Linear Regression and Gradient Descent (English version)的更多相关文章

  1. Linear Regression Using Gradient Descent 代码实现

    参考吴恩达<机器学习>, 进行 Octave, Python(Numpy), C++(Eigen) 的原理实现, 同时用 scikit-learn, TensorFlow, dlib 进行 ...

  2. 线性回归、梯度下降(Linear Regression、Gradient Descent)

    转载请注明出自BYRans博客:http://www.cnblogs.com/BYRans/ 实例 首先举个例子,假设我们有一个二手房交易记录的数据集,已知房屋面积.卧室数量和房屋的交易价格,如下表: ...

  3. 斯坦福机器学习视频笔记 Week1 Linear Regression and Gradient Descent

    最近开始学习Coursera上的斯坦福机器学习视频,我是刚刚接触机器学习,对此比较感兴趣:准备将我的学习笔记写下来, 作为我每天学习的签到吧,也希望和各位朋友交流学习. 这一系列的博客,我会不定期的更 ...

  4. 斯坦福机器学习视频笔记 Week1 线性回归和梯度下降 Linear Regression and Gradient Descent

    最近开始学习Coursera上的斯坦福机器学习视频,我是刚刚接触机器学习,对此比较感兴趣:准备将我的学习笔记写下来, 作为我每天学习的签到吧,也希望和各位朋友交流学习. 这一系列的博客,我会不定期的更 ...

  5. Linear Regression and Gradient Descent

    随着所学算法的增多,加之使用次数的增多,不时对之前所学的算法有新的理解.这篇博文是在2018年4月17日再次编辑,将之前的3篇博文合并为一篇. 1.Problem and Loss Function ...

  6. Logistic Regression and Gradient Descent

    Logistic Regression and Gradient Descent Logistic regression is an excellent tool to know for classi ...
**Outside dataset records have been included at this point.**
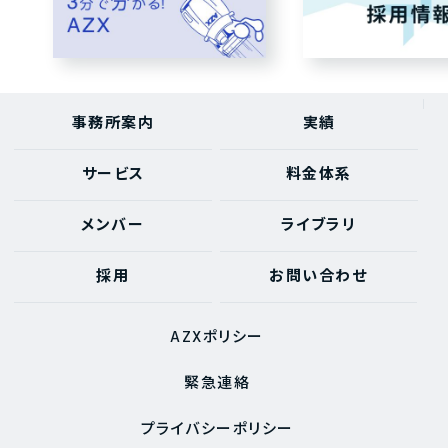
事務所案内
実績
サービス
料金体系
メンバー
ライブラリ
採用
お問い合わせ
AZXポリシー
緊急連絡
プライバシーポリシー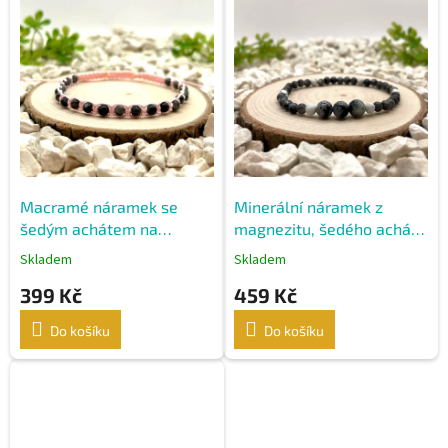
ý
p
i
s
p
r
o
d
u
k
Macramé náramek se
Minerální náramek z
t
šedým achátem na
magnezitu, šedého achátu
ů
růžovém nylonu
a vločkového obsidiánu
Skladem
Skladem
399 Kč
459 Kč
Do košíku
Do košíku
  7. Logistic Regression Using Gradient Descent -- Binary Classification 代码实现

    1. 原理 Cost function Theta 2. Python # -*- coding:utf8 -*- import numpy as np import matplotlib.pyplo ...

  8. flink 批量梯度下降算法线性回归参数求解(Linear Regression with BGD(batch gradient descent) )

    1.线性回归 假设线性函数如下: 假设我们有10个样本x1,y1),(x2,y2).....(x10,y10),求解目标就是根据多个样本求解theta0和theta1的最优值. 什么样的θ最好的呢?最 ...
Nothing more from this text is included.